What I should also mention is that the closeness centrality, in my case, was the least significant of the four measures I used. By now you know all of them, but I will go into more detail about the fourth one – the eigenvector centrality – in my next article.

Because the values were mostly small – something that is already a tendency of this measure, unless you have a large number of entities – and I couldn’t detect significant differences between the sites. However, I noticed that sites that have a higher betweenness centrality tend to have a higher closeness centrality. This derives from the fact that both measures take into consideration the overall structure of the network, from different points of view.

Closing remarks

Now, the usual question: should you use this measure? As I have said when talking about the other measures, it depends on your data and your questions. The closeness centrality appears to be more useful in directed networks and if you focus on entities which are more at the margins of the network.
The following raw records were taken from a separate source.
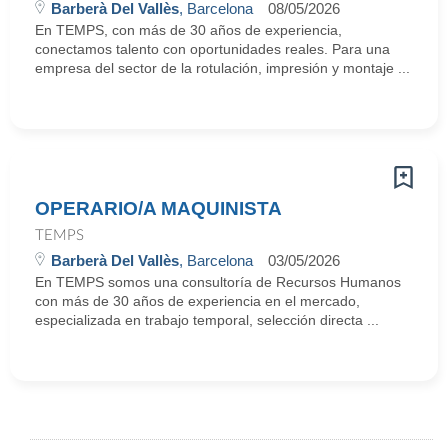
Barberà Del Vallès
, Barcelona
08/05/2026
En TEMPS, con más de 30 años de experiencia,
conectamos talento con oportunidades reales. Para una
empresa del sector de la rotulación, impresión y montaje ...
OPERARIO/A MAQUINISTA
TEMPS
Barberà Del Vallès
, Barcelona
03/05/2026
En TEMPS somos una consultoría de Recursos Humanos
con más de 30 años de experiencia en el mercado,
especializada en trabajo temporal, selección directa ...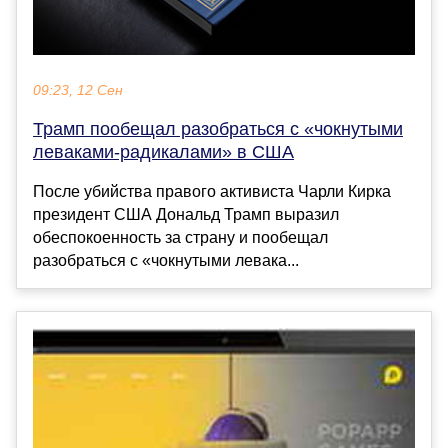
09:23, 12 Сен
Трамп пообещал разобраться с «чокнутыми
леваками-радикалами» в США
После убийства правого активиста Чарли Кирка
президент США Дональд Трамп выразил
обеспокоенность за страну и пообещал
разобраться с «чокнутыми левака...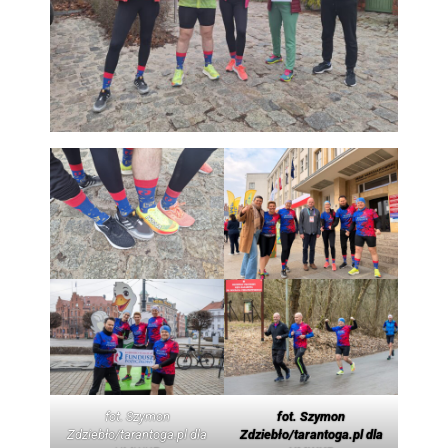
fot. Szymon
fot. Szymon
Zdziebło/tarantoga.pl dla
Zdziebło/tarantoga.pl dla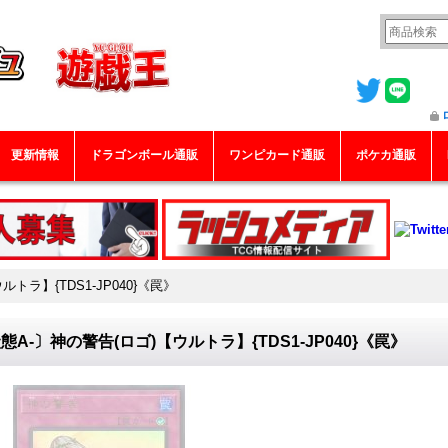
更新情報
ドラゴンボール通販
ワンピカード通販
ポケカ通販
トラ】{TDS1-JP040}《罠》
態A-〕神の警告(ロゴ)【ウルトラ】{TDS1-JP040}《罠》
One important thing to keep in mind is also that, as with the betweenness centrality, the closeness centrality assumes that whatever is circulating or spreading always takes the shortest path. But real life is more complicated, and the path chosen is not always the shortest one.

For example, if you want to reach a museum by bus, you could decide to take two buses instead of an available direct connection, because you prefer the view or you want to avoid some particular neighbourhood, or because this allows your friend to join you on the trip. Moreover, the closeness centrality assumes that an entity knows beforehand what path to follow. However, real life is, again, different.

Despite these drawbacks, I advise that, before dismissing this measure, you experiment and try it, to see if it gives you significant results, or if on the contrary it does not. I also advise, not only with the closeness centrality, but with the other measures, to really think about what you are studying and how it circulates, spreads, is diffused or disseminated.

Again, studying the spread of a virus or how to locate the easiest reachable cinema using the tube is quite different, because they work in different ways, as I will show in a future article – and if and how the closeness centrality would help understanding this circulation, spread, diffusion, dissemination, and so on.